BEGIN RECORD EXCERPTS

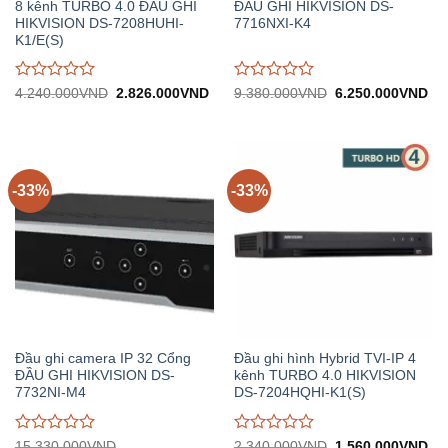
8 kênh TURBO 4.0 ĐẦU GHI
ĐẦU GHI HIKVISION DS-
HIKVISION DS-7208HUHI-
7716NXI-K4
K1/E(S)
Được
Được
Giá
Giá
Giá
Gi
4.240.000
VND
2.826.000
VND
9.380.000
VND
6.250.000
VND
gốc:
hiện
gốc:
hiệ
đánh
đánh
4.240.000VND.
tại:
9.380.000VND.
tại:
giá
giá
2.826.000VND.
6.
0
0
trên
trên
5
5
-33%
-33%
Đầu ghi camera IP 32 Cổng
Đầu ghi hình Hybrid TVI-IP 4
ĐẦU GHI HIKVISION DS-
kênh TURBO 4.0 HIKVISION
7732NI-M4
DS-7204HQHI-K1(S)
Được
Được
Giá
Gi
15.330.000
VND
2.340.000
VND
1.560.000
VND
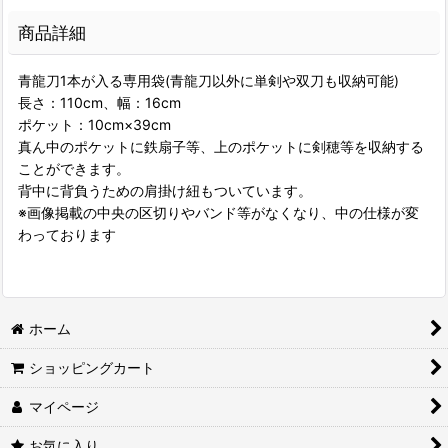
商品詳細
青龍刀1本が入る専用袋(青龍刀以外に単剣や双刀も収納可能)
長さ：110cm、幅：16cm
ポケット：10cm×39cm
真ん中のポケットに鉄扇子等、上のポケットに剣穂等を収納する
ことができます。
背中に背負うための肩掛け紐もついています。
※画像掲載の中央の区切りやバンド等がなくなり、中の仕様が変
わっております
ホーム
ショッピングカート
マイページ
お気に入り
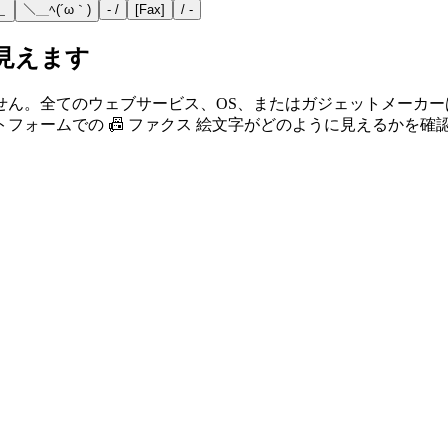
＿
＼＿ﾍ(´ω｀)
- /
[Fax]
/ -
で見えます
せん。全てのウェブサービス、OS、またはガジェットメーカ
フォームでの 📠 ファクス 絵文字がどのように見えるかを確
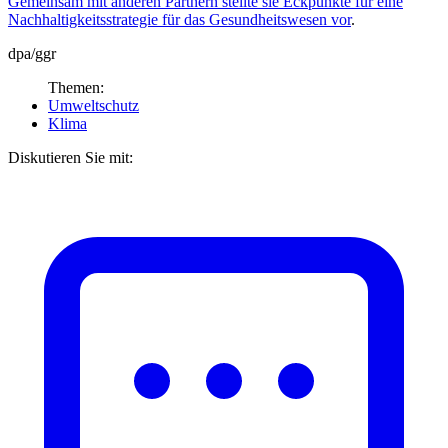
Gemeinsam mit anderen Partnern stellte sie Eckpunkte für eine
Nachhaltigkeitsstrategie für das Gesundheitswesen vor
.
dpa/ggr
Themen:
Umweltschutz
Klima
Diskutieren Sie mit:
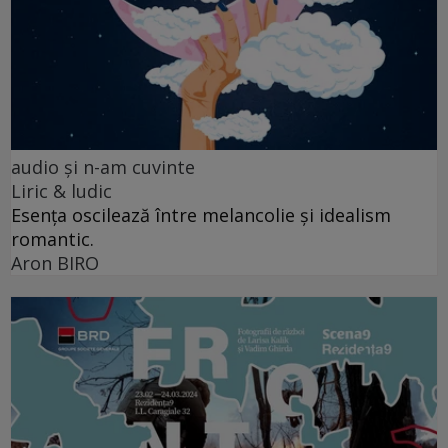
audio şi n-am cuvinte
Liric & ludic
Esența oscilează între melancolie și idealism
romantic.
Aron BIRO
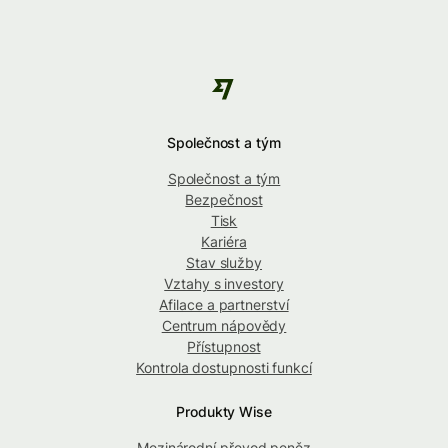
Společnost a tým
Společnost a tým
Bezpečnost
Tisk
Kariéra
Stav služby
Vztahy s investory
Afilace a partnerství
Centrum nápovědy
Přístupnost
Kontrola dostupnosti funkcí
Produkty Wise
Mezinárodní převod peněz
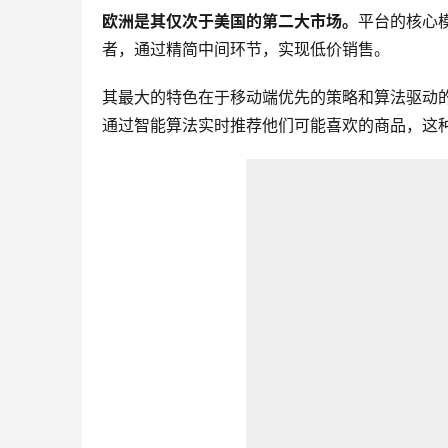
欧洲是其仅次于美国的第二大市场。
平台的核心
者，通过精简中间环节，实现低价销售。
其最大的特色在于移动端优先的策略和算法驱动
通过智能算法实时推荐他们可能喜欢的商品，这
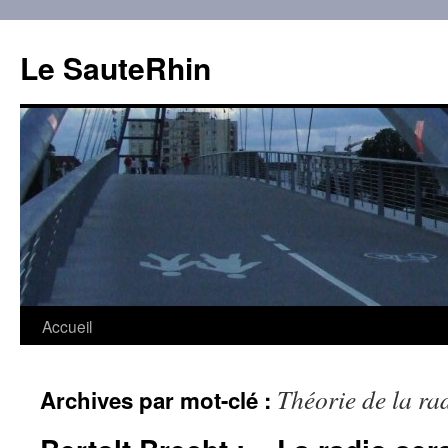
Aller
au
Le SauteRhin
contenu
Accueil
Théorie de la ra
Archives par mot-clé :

END RECORD EXCERPTS

_PROBLEM TO SOLVE:_ Repeat the entries exactly, pictures left out.

_COMPLETED TASK:_
8 kênh TURBO 4.0 ĐẦU GHI
ĐẦU GHI HIKVISION DS-
HIKVISION DS-7208HUHI-
7716NXI-K4
K1/E(S)
Được
Được
Giá
Giá
Giá
Gi
4.240.000
VND
2.826.000
VND
9.380.000
VND
6.250.000
VND
gốc:
hiện
gốc:
hiệ
đánh
đánh
4.240.000VND.
tại:
9.380.000VND.
tại:
giá
giá
2.826.000VND.
6.
0
0
trên
trên
5
5
-33%
-33%
Đầu ghi camera IP 32 Cổng
Đầu ghi hình Hybrid TVI-IP 4
ĐẦU GHI HIKVISION DS-
kênh TURBO 4.0 HIKVISION
7732NI-M4
DS-7204HQHI-K1(S)
Được
Được
Giá
Gi
15.330.000
VND
2.340.000
VND
1.560.000
VND
商品詳細
青龍刀1本が入る専用袋(青龍刀以外に単剣や双刀も収納可能)
長さ：110cm、幅：16cm
ポケット：10cm×39cm
真ん中のポケットに鉄扇子等、上のポケットに剣穂等を収納する
ことができます。
背中に背負うための肩掛け紐もついています。
※画像掲載の中央の区切りやバンド等がなくなり、中の仕様が変
わっております
ホーム
ショッピングカート
マイページ
お気に入り
＿
＼＿ﾍ(´ω｀)
- /
[Fax]
/ -
で見えます
せん。全てのウェブサービス、OS、またはガジェットメーカ
フォームでの 📠 ファクス 絵文字がどのように見えるかを確
Gemeinsam mit anderen Partnern stellte sie Eckpunkte für eine
Nachhaltigkeitsstrategie für das Gesundheitswesen vor
.
dpa/ggr
Themen:
Umweltschutz
Klima
Diskutieren Sie mit:
audio şi n-am cuvinte
Liric & ludic
Esența oscilează între melancolie și idealism
romantic.
Aron BIRO
Společnost a tým
Společnost a tým
Bezpečnost
Tisk
Kariéra
Stav služby
Vztahy s investory
Afilace a partnerství
Centrum nápovědy
Přístupnost
Kontrola dostupnosti funkcí
Produkty Wise
Mezinárodní převod peněz
欧洲是其仅次于美国的第二大市场。
平台的核心
者，通过精简中间环节，实现低价销售。
其最大的特色在于移动端优先的策略和算法驱动
通过智能算法实时推荐他们可能喜欢的商品，这
Aller
au
Le SauteRhin
contenu
Accueil
Théorie de la ra
Archives par mot-clé :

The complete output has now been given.